[Records drawn from a dataset]
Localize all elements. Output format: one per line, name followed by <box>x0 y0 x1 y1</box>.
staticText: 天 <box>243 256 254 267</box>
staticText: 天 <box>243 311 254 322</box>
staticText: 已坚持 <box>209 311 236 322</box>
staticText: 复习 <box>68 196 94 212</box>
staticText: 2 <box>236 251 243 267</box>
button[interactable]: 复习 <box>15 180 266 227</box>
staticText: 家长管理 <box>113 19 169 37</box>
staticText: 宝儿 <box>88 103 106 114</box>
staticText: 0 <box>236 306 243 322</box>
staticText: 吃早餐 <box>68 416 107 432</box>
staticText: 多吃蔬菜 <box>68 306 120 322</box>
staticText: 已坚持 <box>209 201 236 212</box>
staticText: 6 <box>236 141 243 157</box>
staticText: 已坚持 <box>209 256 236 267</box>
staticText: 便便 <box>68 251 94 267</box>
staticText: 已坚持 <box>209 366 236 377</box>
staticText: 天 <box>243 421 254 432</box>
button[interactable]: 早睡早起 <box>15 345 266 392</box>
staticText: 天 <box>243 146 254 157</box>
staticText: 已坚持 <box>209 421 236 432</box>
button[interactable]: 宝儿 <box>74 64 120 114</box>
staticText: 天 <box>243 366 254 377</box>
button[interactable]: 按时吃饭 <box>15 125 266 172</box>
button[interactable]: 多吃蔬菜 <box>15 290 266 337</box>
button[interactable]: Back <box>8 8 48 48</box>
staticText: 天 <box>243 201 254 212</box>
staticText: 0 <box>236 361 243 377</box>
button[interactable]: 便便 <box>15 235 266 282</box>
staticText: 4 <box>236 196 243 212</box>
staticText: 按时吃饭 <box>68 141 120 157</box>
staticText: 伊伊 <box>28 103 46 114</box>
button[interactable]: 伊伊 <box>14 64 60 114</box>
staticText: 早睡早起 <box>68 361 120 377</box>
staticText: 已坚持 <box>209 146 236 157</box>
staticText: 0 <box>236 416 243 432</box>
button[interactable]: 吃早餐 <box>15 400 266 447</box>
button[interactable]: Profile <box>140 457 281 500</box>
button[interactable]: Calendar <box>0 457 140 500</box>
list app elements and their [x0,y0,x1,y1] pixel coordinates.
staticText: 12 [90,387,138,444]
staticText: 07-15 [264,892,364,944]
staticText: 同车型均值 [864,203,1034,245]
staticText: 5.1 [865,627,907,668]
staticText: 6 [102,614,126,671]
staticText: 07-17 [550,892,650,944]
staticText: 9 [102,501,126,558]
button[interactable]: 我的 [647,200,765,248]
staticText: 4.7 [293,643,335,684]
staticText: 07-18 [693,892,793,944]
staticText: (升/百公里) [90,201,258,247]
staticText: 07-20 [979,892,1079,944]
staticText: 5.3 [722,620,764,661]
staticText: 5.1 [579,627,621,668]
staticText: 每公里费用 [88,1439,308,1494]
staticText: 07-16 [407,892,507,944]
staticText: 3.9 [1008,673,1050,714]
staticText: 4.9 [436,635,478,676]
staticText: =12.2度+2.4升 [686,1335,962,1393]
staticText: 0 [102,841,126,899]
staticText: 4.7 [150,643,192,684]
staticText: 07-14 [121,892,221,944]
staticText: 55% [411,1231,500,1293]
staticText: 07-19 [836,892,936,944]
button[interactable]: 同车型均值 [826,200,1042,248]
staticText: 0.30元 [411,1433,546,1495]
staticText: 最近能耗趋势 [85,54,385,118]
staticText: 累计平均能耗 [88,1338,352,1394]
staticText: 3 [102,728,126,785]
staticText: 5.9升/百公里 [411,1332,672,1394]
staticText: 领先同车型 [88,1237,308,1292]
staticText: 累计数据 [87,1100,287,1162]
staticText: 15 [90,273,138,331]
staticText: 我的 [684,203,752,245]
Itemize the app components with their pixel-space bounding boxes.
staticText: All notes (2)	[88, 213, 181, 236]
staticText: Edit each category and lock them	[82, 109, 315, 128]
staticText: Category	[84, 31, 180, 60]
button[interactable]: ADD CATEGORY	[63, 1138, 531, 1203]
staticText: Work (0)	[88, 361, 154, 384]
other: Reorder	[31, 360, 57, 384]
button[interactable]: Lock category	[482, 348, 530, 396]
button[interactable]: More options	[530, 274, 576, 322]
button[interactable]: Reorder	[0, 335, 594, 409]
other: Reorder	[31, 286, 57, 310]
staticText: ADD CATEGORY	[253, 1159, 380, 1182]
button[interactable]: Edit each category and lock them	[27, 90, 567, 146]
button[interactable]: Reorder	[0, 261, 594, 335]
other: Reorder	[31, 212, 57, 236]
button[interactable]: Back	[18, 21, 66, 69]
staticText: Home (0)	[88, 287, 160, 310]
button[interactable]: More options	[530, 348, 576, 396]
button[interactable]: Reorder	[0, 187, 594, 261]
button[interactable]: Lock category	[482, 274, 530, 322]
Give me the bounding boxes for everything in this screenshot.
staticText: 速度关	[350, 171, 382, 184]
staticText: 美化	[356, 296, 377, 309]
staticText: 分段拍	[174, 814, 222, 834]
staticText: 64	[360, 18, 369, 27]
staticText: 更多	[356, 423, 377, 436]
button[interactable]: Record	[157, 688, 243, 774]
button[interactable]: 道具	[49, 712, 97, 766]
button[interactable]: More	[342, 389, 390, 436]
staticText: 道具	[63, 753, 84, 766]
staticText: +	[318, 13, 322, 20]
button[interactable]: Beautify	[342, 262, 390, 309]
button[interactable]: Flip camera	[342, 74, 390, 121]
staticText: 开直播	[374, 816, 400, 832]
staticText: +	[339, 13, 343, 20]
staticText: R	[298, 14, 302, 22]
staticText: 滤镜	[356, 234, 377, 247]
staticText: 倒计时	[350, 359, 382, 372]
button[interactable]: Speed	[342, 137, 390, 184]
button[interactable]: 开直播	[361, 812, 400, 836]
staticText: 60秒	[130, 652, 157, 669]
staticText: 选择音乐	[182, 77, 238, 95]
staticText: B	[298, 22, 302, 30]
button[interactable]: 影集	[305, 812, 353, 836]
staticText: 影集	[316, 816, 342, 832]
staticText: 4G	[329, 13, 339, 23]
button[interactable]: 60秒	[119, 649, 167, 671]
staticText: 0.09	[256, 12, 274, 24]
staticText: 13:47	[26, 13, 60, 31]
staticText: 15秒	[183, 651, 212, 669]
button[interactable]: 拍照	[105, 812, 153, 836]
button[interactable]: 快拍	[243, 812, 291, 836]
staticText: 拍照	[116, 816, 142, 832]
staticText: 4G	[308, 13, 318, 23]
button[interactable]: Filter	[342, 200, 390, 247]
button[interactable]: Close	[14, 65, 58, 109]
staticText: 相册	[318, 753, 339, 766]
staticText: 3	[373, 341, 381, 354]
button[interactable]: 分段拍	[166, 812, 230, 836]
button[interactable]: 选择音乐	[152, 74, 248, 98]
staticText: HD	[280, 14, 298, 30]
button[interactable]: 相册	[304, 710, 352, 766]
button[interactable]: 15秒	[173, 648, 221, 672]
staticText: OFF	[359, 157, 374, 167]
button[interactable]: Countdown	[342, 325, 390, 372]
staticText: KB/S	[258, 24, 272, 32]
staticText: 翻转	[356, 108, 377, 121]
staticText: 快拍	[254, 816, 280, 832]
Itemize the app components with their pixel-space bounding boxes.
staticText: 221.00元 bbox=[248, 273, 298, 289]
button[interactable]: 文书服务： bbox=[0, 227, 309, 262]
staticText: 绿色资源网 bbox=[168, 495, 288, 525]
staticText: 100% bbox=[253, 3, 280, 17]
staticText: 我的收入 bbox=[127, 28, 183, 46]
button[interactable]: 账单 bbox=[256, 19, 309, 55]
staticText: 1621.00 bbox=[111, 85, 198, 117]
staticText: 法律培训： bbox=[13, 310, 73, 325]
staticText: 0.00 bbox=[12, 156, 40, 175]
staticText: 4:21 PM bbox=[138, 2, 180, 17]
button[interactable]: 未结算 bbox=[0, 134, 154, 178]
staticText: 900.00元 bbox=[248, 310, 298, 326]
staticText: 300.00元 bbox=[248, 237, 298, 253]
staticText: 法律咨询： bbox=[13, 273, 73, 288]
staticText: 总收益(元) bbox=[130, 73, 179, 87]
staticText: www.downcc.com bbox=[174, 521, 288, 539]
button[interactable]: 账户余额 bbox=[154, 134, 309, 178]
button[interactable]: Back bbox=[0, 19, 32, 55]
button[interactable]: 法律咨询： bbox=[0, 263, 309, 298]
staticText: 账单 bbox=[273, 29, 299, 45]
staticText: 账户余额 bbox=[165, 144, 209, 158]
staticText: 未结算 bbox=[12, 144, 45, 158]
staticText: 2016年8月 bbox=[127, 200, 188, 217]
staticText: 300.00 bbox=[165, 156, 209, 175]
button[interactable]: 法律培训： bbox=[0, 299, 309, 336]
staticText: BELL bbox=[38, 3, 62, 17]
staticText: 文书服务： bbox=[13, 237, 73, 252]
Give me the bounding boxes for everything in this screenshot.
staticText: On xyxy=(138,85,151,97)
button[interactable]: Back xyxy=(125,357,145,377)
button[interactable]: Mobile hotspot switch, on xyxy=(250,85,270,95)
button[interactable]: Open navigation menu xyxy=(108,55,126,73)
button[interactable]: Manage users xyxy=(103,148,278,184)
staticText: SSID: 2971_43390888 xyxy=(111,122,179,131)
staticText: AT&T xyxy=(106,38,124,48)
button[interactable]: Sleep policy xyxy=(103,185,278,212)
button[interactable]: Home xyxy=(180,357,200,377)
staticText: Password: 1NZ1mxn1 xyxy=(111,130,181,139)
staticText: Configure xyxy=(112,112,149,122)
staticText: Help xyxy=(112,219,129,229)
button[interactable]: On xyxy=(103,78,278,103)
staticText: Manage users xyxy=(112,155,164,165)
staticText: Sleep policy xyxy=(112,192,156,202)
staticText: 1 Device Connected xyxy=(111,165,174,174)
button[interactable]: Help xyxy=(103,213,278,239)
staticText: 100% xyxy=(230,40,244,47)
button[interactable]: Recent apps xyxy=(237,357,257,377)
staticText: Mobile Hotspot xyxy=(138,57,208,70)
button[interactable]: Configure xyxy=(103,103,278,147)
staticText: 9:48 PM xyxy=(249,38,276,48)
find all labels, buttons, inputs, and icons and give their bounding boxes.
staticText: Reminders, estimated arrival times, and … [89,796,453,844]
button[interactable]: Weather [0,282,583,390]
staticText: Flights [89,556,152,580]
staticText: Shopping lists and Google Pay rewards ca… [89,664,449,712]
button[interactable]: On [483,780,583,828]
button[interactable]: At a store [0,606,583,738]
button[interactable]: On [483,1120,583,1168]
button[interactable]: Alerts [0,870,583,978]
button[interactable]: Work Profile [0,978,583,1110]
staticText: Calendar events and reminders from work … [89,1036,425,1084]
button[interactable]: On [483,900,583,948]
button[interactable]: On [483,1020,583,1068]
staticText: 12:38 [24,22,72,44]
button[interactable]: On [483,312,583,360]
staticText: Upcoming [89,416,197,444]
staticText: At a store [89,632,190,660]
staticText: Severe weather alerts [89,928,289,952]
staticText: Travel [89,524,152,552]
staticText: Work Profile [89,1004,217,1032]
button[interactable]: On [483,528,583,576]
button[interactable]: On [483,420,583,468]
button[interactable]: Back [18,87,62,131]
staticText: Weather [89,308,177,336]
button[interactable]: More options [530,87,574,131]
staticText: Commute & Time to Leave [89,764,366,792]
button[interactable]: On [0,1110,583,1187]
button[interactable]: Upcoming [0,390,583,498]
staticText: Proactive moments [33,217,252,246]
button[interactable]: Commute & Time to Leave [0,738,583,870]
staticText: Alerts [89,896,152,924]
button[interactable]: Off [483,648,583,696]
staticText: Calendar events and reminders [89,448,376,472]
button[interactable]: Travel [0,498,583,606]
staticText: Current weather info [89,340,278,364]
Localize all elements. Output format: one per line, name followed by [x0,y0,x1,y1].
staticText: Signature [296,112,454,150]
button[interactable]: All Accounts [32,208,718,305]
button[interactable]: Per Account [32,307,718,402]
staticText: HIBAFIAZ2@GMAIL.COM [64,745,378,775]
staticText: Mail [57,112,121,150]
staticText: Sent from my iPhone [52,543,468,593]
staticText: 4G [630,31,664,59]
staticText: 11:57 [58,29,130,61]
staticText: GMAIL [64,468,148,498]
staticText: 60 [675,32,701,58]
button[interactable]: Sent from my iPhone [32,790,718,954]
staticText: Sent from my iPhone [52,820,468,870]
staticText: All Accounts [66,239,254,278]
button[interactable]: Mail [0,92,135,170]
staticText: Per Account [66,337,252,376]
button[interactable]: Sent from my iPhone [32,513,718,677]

HOW TO COMPLETE THIS TASK: Review the preceding data and report every line that includes the string "them".

ANSWER AREA:
staticText: Edit each category and lock them	[82, 109, 315, 128]
button[interactable]: Edit each category and lock them	[27, 90, 567, 146]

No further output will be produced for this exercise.